= Mulcahy Stadium =

Baseball park in Anchorage, Alaska

Mulcahy Stadium is a 3,500-capacity baseball park in Anchorage, Alaska. Opened in 1963, although the grass of the playing surface was seeded in 1962, it is home to two teams of the Alaska Baseball League: the Anchorage Glacier Pilots and Anchorage Bucs. In addition to the Glacier Pilots and Bucs, high school and American Legion games are played at Mulcahy.

==About==
The ballpark is named after former Alaska Railroad station auditor assistant William Mulcahy. It is located west of the Sullivan Arena across a parking lot. It has a natural grass outfield and an infield of FieldTurf. It has one of the largest capacities of any outdoor sports facility in Alaska. In 1999, five sections of aluminum bleachers were removed so that the Bucs' 3rd base clubhouse could be built. There are two rows of seating in front of the Bucs' clubhouse containing seats that were formerly used at the Oakland–Alameda County Coliseum.

The OF dimensions are as follows, LF 325 CF 398 RF 325 backstop 60

The San Diego Chicken, the "Clown Prince of Baseball" Max Patkin and "Morganna the Kissing Bandit" have made appearances at Mulcahy.
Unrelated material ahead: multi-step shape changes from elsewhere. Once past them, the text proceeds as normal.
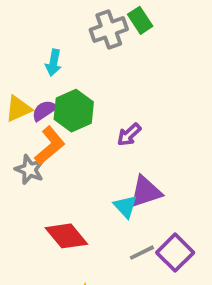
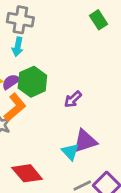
green rectangle: (140, 20) -> (98, 20), moved
gray cross: (109, 29) -> (20, 20), moved, turned 30

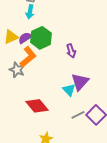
purple arrow: (73, 99) -> (71, 51), turned -64
purple triangle: (85, 141) -> (80, 82), turned -30

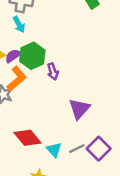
cyan arrow: (30, 12) -> (19, 24), turned -40
purple arrow: (71, 51) -> (53, 71), moved
cyan triangle: (69, 90) -> (54, 150), moved

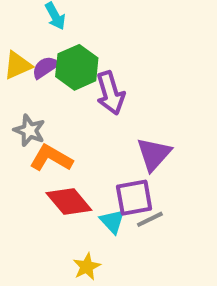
purple arrow: (53, 71) -> (110, 93), size x1.5
orange L-shape: (17, 79) -> (51, 158), moved, turned -110
purple square: (99, 149) -> (134, 198), moved, turned 35

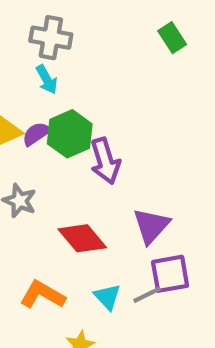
orange L-shape: (51, 158) -> (43, 295), moved
purple square: (134, 198) -> (170, 274), moved
red diamond: (69, 202) -> (82, 238), moved

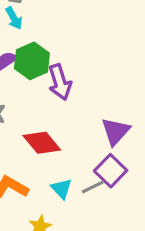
purple triangle: (151, 226) -> (116, 131), moved
purple square: (170, 274) -> (111, 171), turned -36

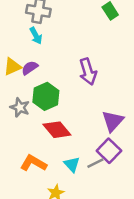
green hexagon: (32, 61) -> (46, 96), moved
purple arrow: (60, 82) -> (88, 72), moved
The annual 4th of July doubleheader between the Glacier Pilots and Bucs routinely draws crowds in excess of 4,000.

On July 31, 2003, a Cessna 207 Skywagon plane carrying the pilot and three passengers made an emergency crash landing, rolling just behind the left field fence as a game between the Bucs and the Alaska Goldpanners was on at Mulcahy, and a soccer game was being played at the field behind it (Anchorage Football Stadium). Players and spectators rushed to the wreckage to help. Three aboard the plane walked away with minor injuries while one received substantial injuries.

The field received a new scoreboard, new exterior fencing, new gray box seats, and the press box and grandstand were repainted for the 2007 season. In 2008, four sections of aluminum bleachers were replaced with the Home Brew Alley expansion, a wooden multi-tiered beer garden, that was installed on the first base line. After the 2009 season, the dugouts were expanded, the bullpens were relocated out-of-play, and FieldTurf was installed in the infield and foul territory.